In sehr schlimmen Einzelfällen kann auch eine fristlose Kündigung möglich sein. Das muss dann aber nach einem anderen allgemeinen Gesetz (§ 543 Abs. 1 BGB) geprüft werden. Dabei müssen die Interessen von beiden Seiten genau abgewogen werden. Es gibt keinen Automatismus, wie bei der fehlenden Barkaution.
Der Bundesgerichtshof hat den Fall noch nicht endgültig abgeschlossen. Er hat die Sache an das Landgericht in Frankfurt zurückverwiesen. Die Richter dort müssen nun prüfen, ob es andere Gründe für eine Kündigung gibt.
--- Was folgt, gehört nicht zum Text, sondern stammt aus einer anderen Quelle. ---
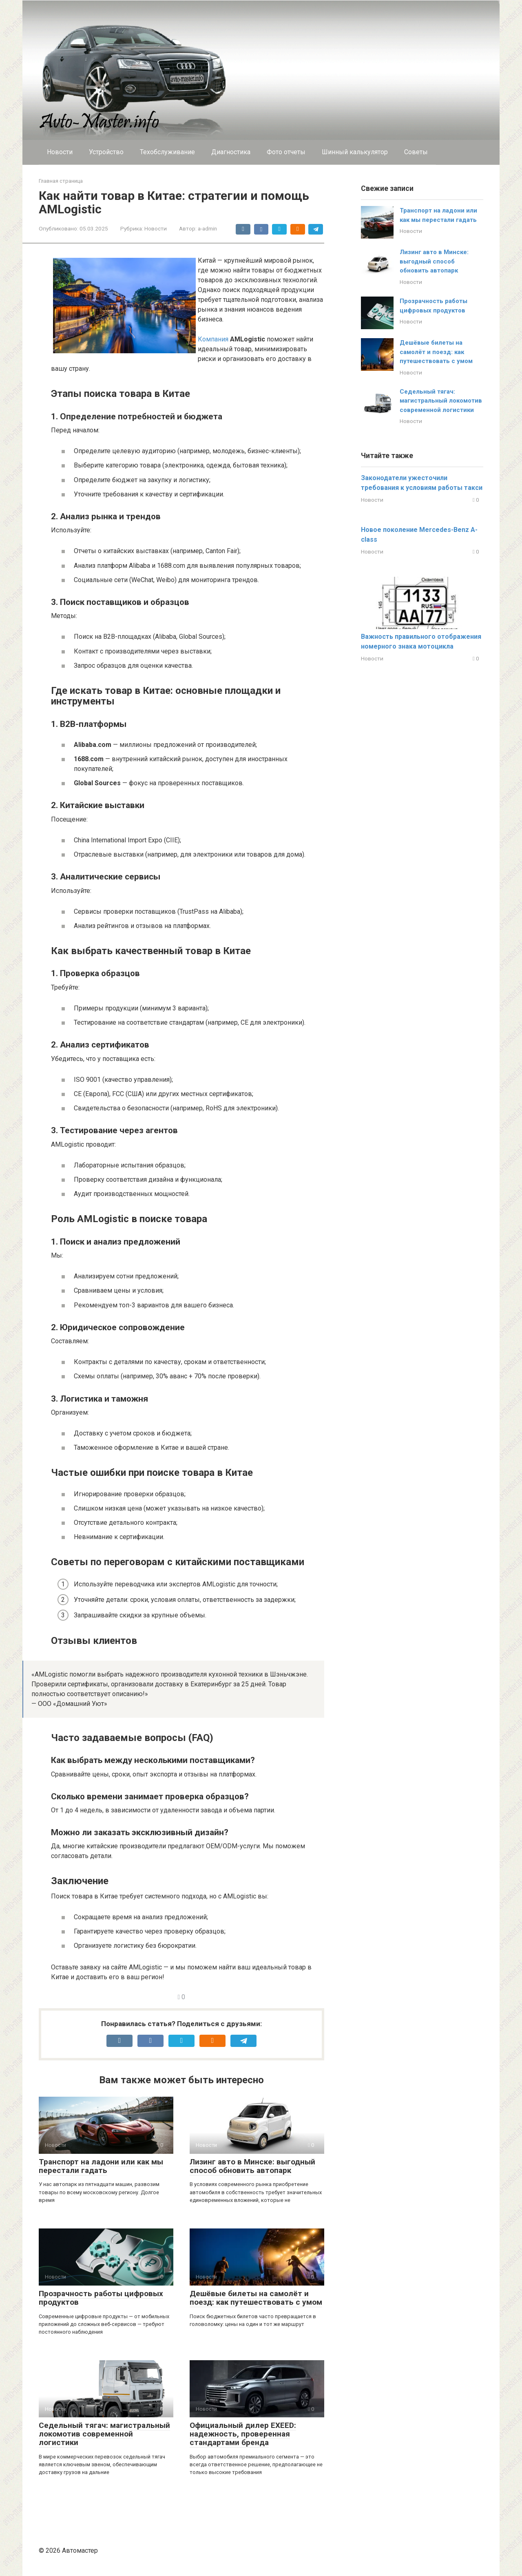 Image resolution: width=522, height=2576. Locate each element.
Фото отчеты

Der Vermieter hatte nämlich noch weitere Kündigungen ausgesprochen. Zum Beispiel wegen Zahlungsverzugs bei der Miete oder wegen Eigenbedarf. Das müssen die Frankfurter Richter nun klären. Außerdem hatte der Mieter behauptet, die Klausel zur Bürgschaft im Vertrag sei ohnehin ungültig. Auch das muss noch geprüft werden.
Wenn im Mietvertrag eine Bankbürgschaft als Sicherheit steht, gelten besondere Regeln. Fehlt diese Bürgschaft, darf der Vermieter nicht sofort und ohne Frist kündigen. Das spezielle Kündigungsrecht für fehlende Kautionen gilt nur für Bargeld oder Überweisungen.
Vermieter sollten daher darauf achten, die Bürgschaft unbedingt vor der Schlüsselübergabe zu erhalten. Sobald der Mieter drin ist, wird es schwieriger, ihn wegen der fehlenden Bürgschaft schnell wieder loszuwerden.